With the pictures left aside, write out the entries that follow exactly.

#### Record extracts ####

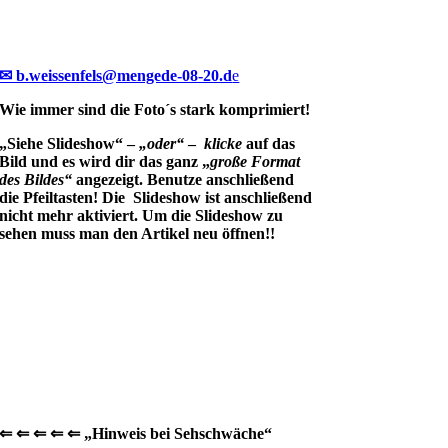
✉ b.weissenfels@mengede-08-20.d
e
Wie immer sind die Foto´s stark komprimiert!
„Siehe Slideshow“ –
„oder“
–
klicke
auf das
Bild und es wird dir das ganz „
große Format
des Bildes“
angezeigt. Benutze anschließend
die Pfeiltasten! Die Slideshow ist anschließend
nicht mehr aktiviert. Um die Slideshow zu
sehen muss man den Artikel neu öffnen!!
⇐ ⇐ ⇐ ⇐ ⇐ „Hinweis bei Sehschwäche“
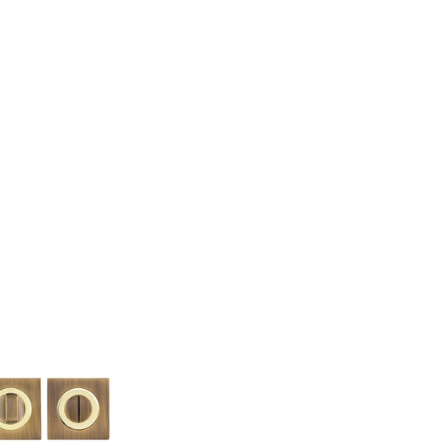
системой антипаника
 вентиляцией
Фото наших
орчатые противопожарные двери
рчатые противопожарные двери
противопожарные двери
нные противопожарные двери
пожарные двери с МДФ-панелями
ицинских учреждений
атическим выпадающим порогом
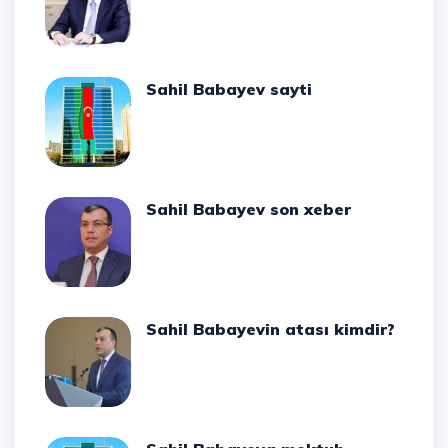
Sahil Babayev sayti
Sahil Babayev son xeber
Sahil Babayevin atası kimdir?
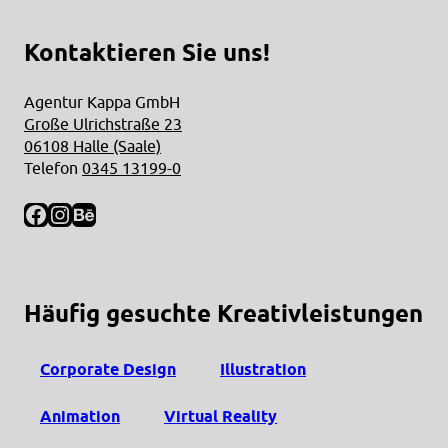
Kontaktieren Sie uns!
Agentur Kappa GmbH
Große Ulrichstraße 23
06108 Halle (Saale)
Telefon
0345 13199-0
Facebook
Instagram
Behance
Häufig gesuchte Kreativleistungen
Corporate Design
Illustration
Animation
Virtual Reality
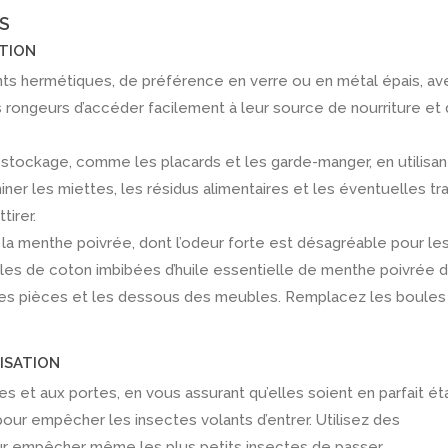
S
ATION
nts hermétiques, de préférence en verre ou en métal épais, av
 rongeurs d’accéder facilement à leur source de nourriture et
tockage, comme les placards et les garde-manger, en utilisan
iner les miettes, les résidus alimentaires et les éventuelles tr
tirer.
 la menthe poivrée, dont l’odeur forte est désagréable pour le
les de coton imbibées d’huile essentielle de menthe poivrée 
des pièces et les dessous des meubles. Remplacez les boules
TISATION
s et aux portes, en vous assurant qu’elles soient en parfait ét
our empêcher les insectes volants d’entrer. Utilisez des
ur empêcher même les plus petits insectes de passer.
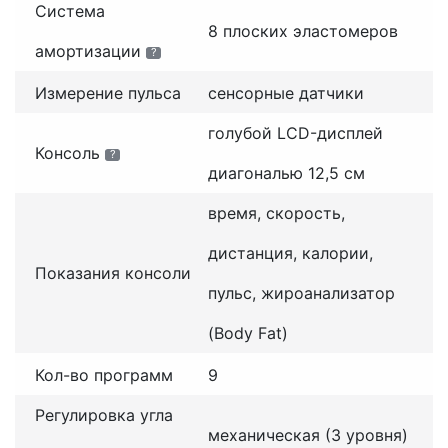
Система
8 плоских эластомеров
амортизации
?
Измерение пульса
сенсорные датчики
голубой LCD-дисплей
Консоль
?
диагональю 12,5 см
время, скорость,
дистанция, калории,
Показания консоли
пульс, жироанализатор
(Body Fat)
Кол-во программ
9
Регулировка угла
механическая (3 уровня)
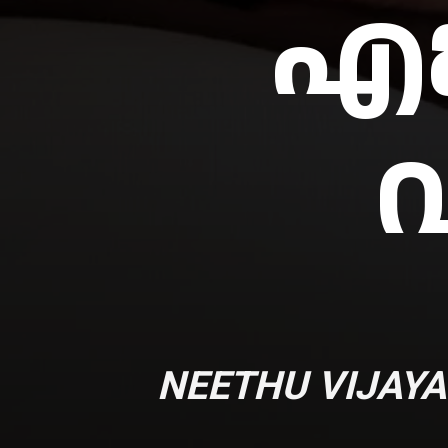
എങ
വ
NEETHU VIJAY
A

####

* Answer below:
✉ b.weissenfels@mengede-08-20.d
e
Wie immer sind die Foto´s stark komprimiert!
„Siehe Slideshow“ –
„oder“
–
klicke
auf das
Bild und es wird dir das ganz „
große Format
des Bildes“
angezeigt. Benutze anschließend
die Pfeiltasten! Die Slideshow ist anschließend
nicht mehr aktiviert. Um die Slideshow zu
sehen muss man den Artikel neu öffnen!!
⇐ ⇐ ⇐ ⇐ ⇐ „Hinweis bei Sehschwäche“
системой антипаника
 вентиляцией
Фото наших
орчатые противопожарные двери
рчатые противопожарные двери
противопожарные двери
нные противопожарные двери
пожарные двери с МДФ-панелями
ицинских учреждений
атическим выпадающим порогом
Sahil Babayev sayti
Sahil Babayev son xeber
Sahil Babayevin atası kimdir?
Kontaktieren Sie uns!
Agentur Kappa GmbH
Große Ulrichstraße 23
06108 Halle (Saale)
Telefon
0345 13199-0
Facebook
Instagram
Behance
Häufig gesuchte Kreativleistungen
Corporate Design
Illustration
Animation
Virtual Reality
S
ATION
nts hermétiques, de préférence en verre ou en métal épais, av
 rongeurs d’accéder facilement à leur source de nourriture et
tockage, comme les placards et les garde-manger, en utilisan
iner les miettes, les résidus alimentaires et les éventuelles tr
tirer.
 la menthe poivrée, dont l’odeur forte est désagréable pour le
les de coton imbibées d’huile essentielle de menthe poivrée 
des pièces et les dessous des meubles. Remplacez les boules
TISATION
s et aux portes, en vous assurant qu’elles soient en parfait ét
our empêcher les insectes volants d’entrer. Utilisez des
ur empêcher même les plus petits insectes de passer.
Система
8 плоских эластомеров
амортизации
?
Измерение пульса
сенсорные датчики
голубой LCD-дисплей
Консоль
?
диагональю 12,5 см
время, скорость,
дистанция, калории,
Показания консоли
пульс, жироанализатор
(Body Fat)
Кол-во программ
9
Регулировка угла
механическая (3 уровня)
എങ
വ
NEETHU VIJAY
A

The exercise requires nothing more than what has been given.